What you need to do
Exclude the pictures and retype the entries as written.

[Saved entries]
^^^^^^^^^^^^^^^^

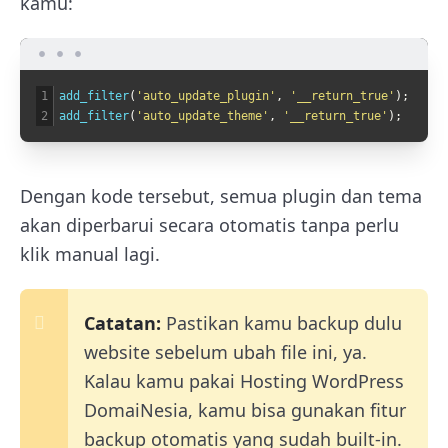
kamu:
1
add_filter
(
'auto_update_plugin'
,
'__return_true'
)
;
2
add_filter
(
'auto_update_theme'
,
'__return_true'
)
;
Dengan kode tersebut, semua plugin dan tema
akan diperbarui secara otomatis tanpa perlu
klik manual lagi.
Catatan:
Pastikan kamu backup dulu
website sebelum ubah file ini, ya.
Kalau kamu pakai Hosting WordPress
DomaiNesia, kamu bisa gunakan fitur
backup otomatis yang sudah built-in.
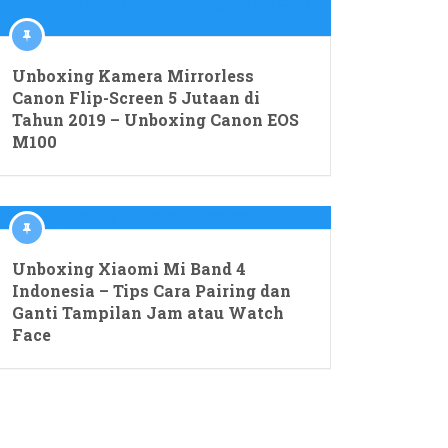
Unboxing Kamera Mirrorless
Canon Flip-Screen 5 Jutaan di
Tahun 2019 – Unboxing Canon EOS
M100
Unboxing Xiaomi Mi Band 4
Indonesia – Tips Cara Pairing dan
Ganti Tampilan Jam atau Watch
Face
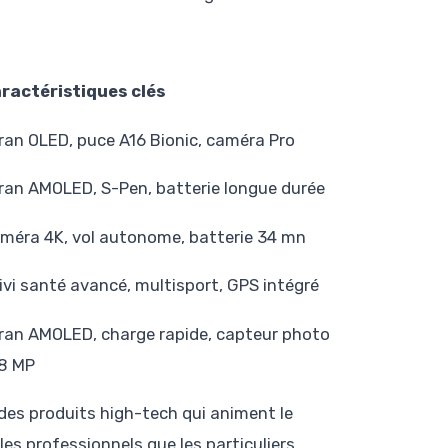
ractéristiques clés
ran OLED, puce A16 Bionic, caméra Pro
ran AMOLED, S-Pen, batterie longue durée
méra 4K, vol autonome, batterie 34 mn
ivi santé avancé, multisport, GPS intégré
ran AMOLED, charge rapide, capteur photo
8 MP
 des produits high-tech qui animent le
les professionnels que les particuliers,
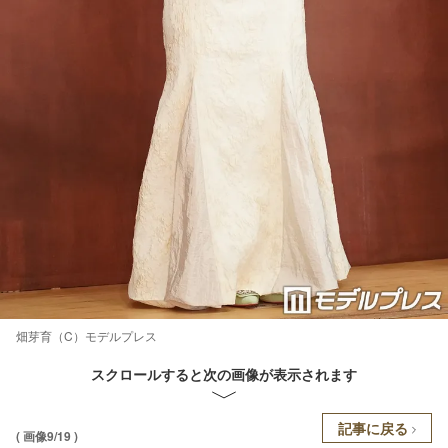
畑芽育（C）モデルプレス
スクロールすると次の画像が表示されます
記事に戻る
( 画像9/19 )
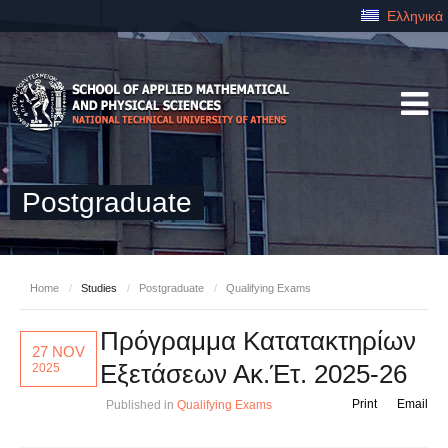
Ελληνικά
Postgraduate
Home
/
Studies
/
Postgraduate
/
Qualifying Exams
Πρόγραμμα Κατατακτηρίων
27 NOV
Εξετάσεων Ακ.Έτ. 2025-26
2025
Print
Email
Published in
Qualifying Exams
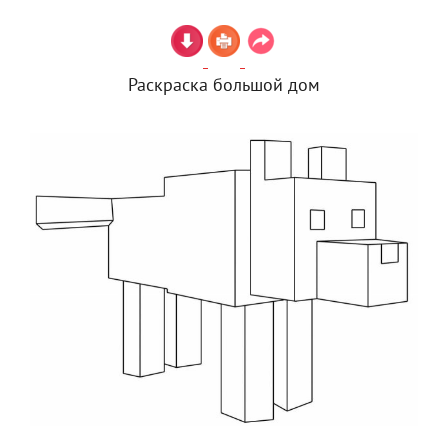
Раскраска большой дом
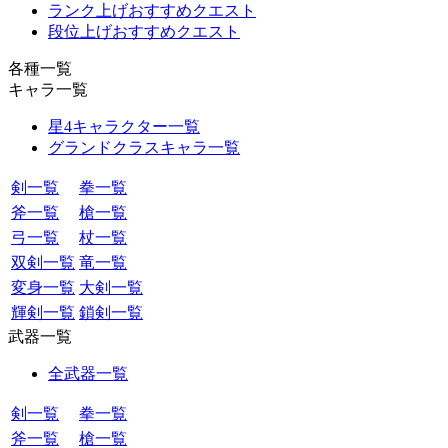
ランク上げおすすめクエスト
段位上げおすすめクエスト
各種一覧
キャラ一覧
星4キャラクター一覧
グランドクラスキャラ一覧
剣一覧
拳一覧
斧一覧
槍一覧
弓一覧
杖一覧
双剣一覧
竜一覧
変身一覧
大剣一覧
輝剣一覧
鎖剣一覧
武器一覧
全武器一覧
剣一覧
拳一覧
斧一覧
槍一覧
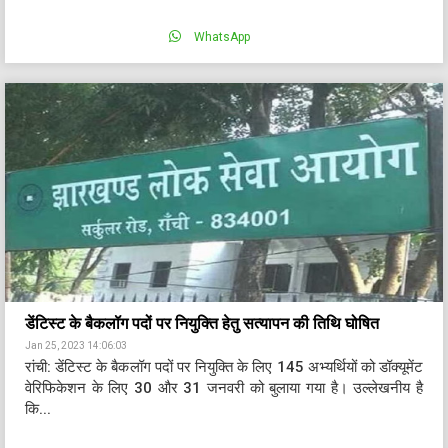
WhatsApp
डेंटिस्ट के बैकलॉग पदों पर नियुक्ति हेतु सत्यापन की तिथि घोषित
Jan 25, 2023 14:06:03
रांची: डेंटिस्ट के बैकलॉग पदों पर नियुक्ति के लिए 145 अभ्यर्थियों को डॉक्यूमेंट
वेरिफिकेशन के लिए 30 और 31 जनवरी को बुलाया गया है। उल्लेखनीय है
कि...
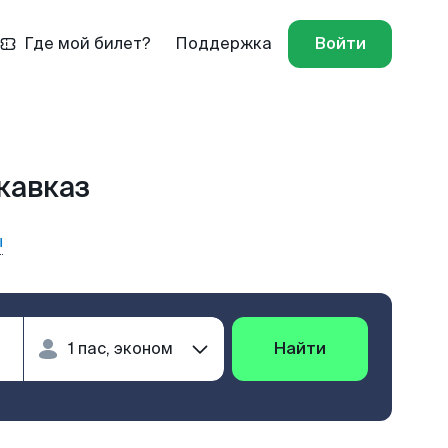
Где мой билет?
Поддержка
Войти
кавказ
ы
Найти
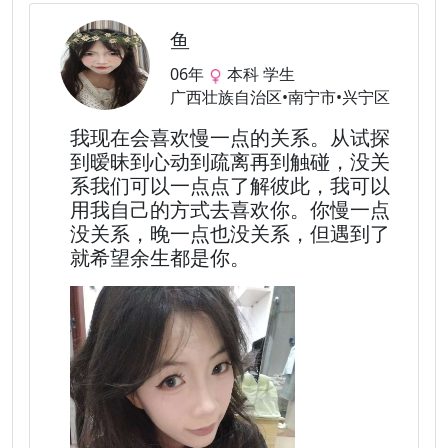
鱼
06年
本科 学生
广西壮族自治区•南宁市•兴宁区
我现在会喜欢慢一点的关系。从试探
到暧昧到心动到疏离再到触碰，没关
系我们可以一点点了解彼此，我可以
用我自己的方式去喜欢你。你慢一点
没关系，晚一点也没关系，但遇到了
就希望余生都是你。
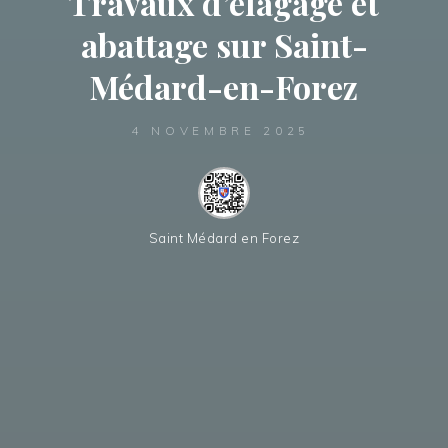
Travaux d’élagage et
abattage sur Saint-
Médard-en-Forez
4 NOVEMBRE 2025
Saint Médard en Forez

^^^^^^^^^^^^^^^^

Exercise response
kamu:
1
add_filter
(
'auto_update_plugin'
,
'__return_true'
)
;
2
add_filter
(
'auto_update_theme'
,
'__return_true'
)
;
Dengan kode tersebut, semua plugin dan tema
akan diperbarui secara otomatis tanpa perlu
klik manual lagi.
Catatan:
Pastikan kamu backup dulu
website sebelum ubah file ini, ya.
Kalau kamu pakai Hosting WordPress
DomaiNesia, kamu bisa gunakan fitur
backup otomatis yang sudah built-in.
Unboxing Kamera Mirrorless
Canon Flip-Screen 5 Jutaan di
Tahun 2019 – Unboxing Canon EOS
M100
Unboxing Xiaomi Mi Band 4
Indonesia – Tips Cara Pairing dan
Ganti Tampilan Jam atau Watch
Face
ractéristiques clés
ran OLED, puce A16 Bionic, caméra Pro
ran AMOLED, S-Pen, batterie longue durée
méra 4K, vol autonome, batterie 34 mn
ivi santé avancé, multisport, GPS intégré
ran AMOLED, charge rapide, capteur photo
8 MP
 des produits high-tech qui animent le
les professionnels que les particuliers,
畑芽育（C）モデルプレス
スクロールすると次の画像が表示されます
記事に戻る
( 画像9/19 )
Ελληνικά
Postgraduate
Home
/
Studies
/
Postgraduate
/
Qualifying Exams
Πρόγραμμα Κατατακτηρίων
27 NOV
Εξετάσεων Ακ.Έτ. 2025-26
2025
Print
Email
Published in
Qualifying Exams
Раскраска большой дом
ランク上げおすすめクエスト
段位上げおすすめクエスト
各種一覧
キャラ一覧
星4キャラクター一覧
グランドクラスキャラ一覧
剣一覧
拳一覧
斧一覧
槍一覧
弓一覧
杖一覧
双剣一覧
竜一覧
変身一覧
大剣一覧
輝剣一覧
鎖剣一覧
武器一覧
全武器一覧
剣一覧
拳一覧
斧一覧
槍一覧
WhatsApp
डेंटिस्ट के बैकलॉग पदों पर नियुक्ति हेतु सत्यापन की तिथि घोषित
Jan 25, 2023 14:06:03
रांची: डेंटिस्ट के बैकलॉग पदों पर नियुक्ति के लिए 145 अभ्यर्थियों को डॉक्यूमेंट
वेरिफिकेशन के लिए 30 और 31 जनवरी को बुलाया गया है। उल्लेखनीय है
कि...
Где мой билет?
Поддержка
Войти
кавказ
ы
Найти
鱼
06年
本科 学生
广西壮族自治区•南宁市•兴宁区
我现在会喜欢慢一点的关系。从试探
到暧昧到心动到疏离再到触碰，没关
系我们可以一点点了解彼此，我可以
用我自己的方式去喜欢你。你慢一点
没关系，晚一点也没关系，但遇到了
就希望余生都是你。
Travaux d’élagage et
abattage sur Saint-
Médard-en-Forez
4 NOVEMBRE 2025
Saint Médard en Forez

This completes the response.